**Exercise objective:**
Say how many lines in the records hold the word "Booking", and give nothing but that number.

**Extracted page text data:**
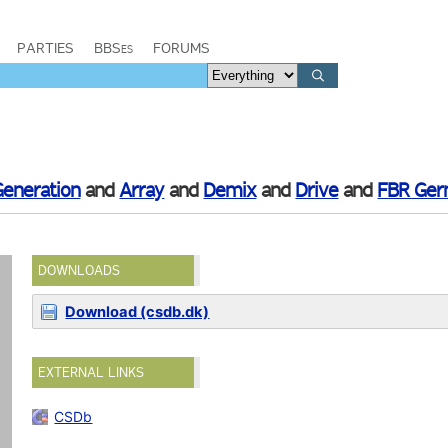
PARTIES
BBSes
FORUMS
Generation
and
Array
and
Demix
and
Drive
and
FBR Ge
DOWNLOADS
Download (csdb.dk)
EXTERNAL LINKS
CSDb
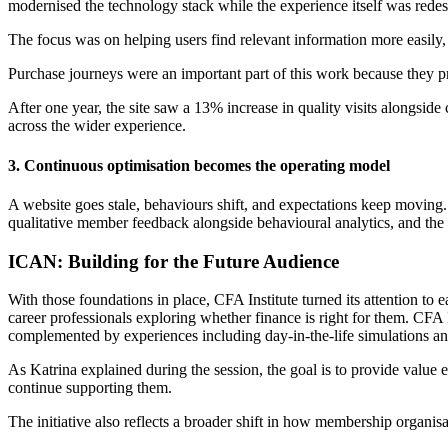
modernised the technology stack while the experience itself was redes
The focus was on helping users find relevant information more easily
Purchase journeys were an important part of this work because they pr
After one year, the site saw a 13% increase in quality visits alongsi
across the wider experience.
3.
Continuous optimisation becomes the operating model
A website goes stale, behaviours shift, and expectations keep movin
qualitative member feedback alongside behavioural analytics, and th
ICAN: Building for the Future Audience
With those foundations in place, CFA Institute turned its attention 
career professionals exploring whether finance is right for them. CFA 
complemented by experiences including day-in-the-life simulations an
As Katrina explained during the session, the goal is to provide value e
continue supporting them.
The initiative also reflects a broader shift in how membership organisa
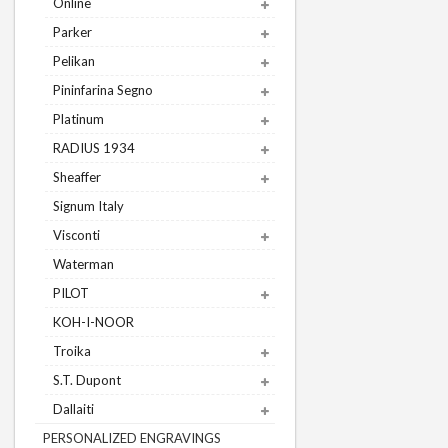
Online
Parker
Pelikan
Pininfarina Segno
Platinum
RADIUS 1934
Sheaffer
Signum Italy
Visconti
Waterman
PILOT
KOH-I-NOOR
Troika
S.T. Dupont
Dallaiti
PERSONALIZED ENGRAVINGS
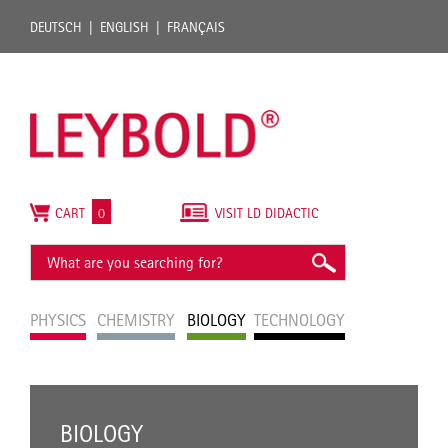
DEUTSCH
ENGLISH
FRANÇAIS
CART
0
VISIT LD DIDACTIC
PHYSICS
CHEMISTRY
BIOLOGY
TECHNOLOGY
BIOLOGY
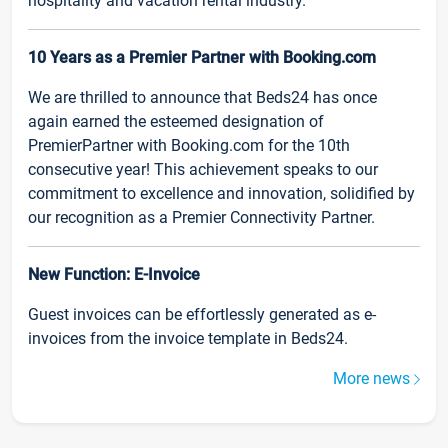
hospitality and vacation rental industry.
10 Years as a Premier Partner with Booking.com
We are thrilled to announce that Beds24 has once
again earned the esteemed designation of
PremierPartner with Booking.com for the 10th
consecutive year! This achievement speaks to our
commitment to excellence and innovation, solidified by
our recognition as a Premier Connectivity Partner.
New Function: E-Invoice
Guest invoices can be effortlessly generated as e-
invoices from the invoice template in Beds24.
More news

**Solution for this exercise:**
2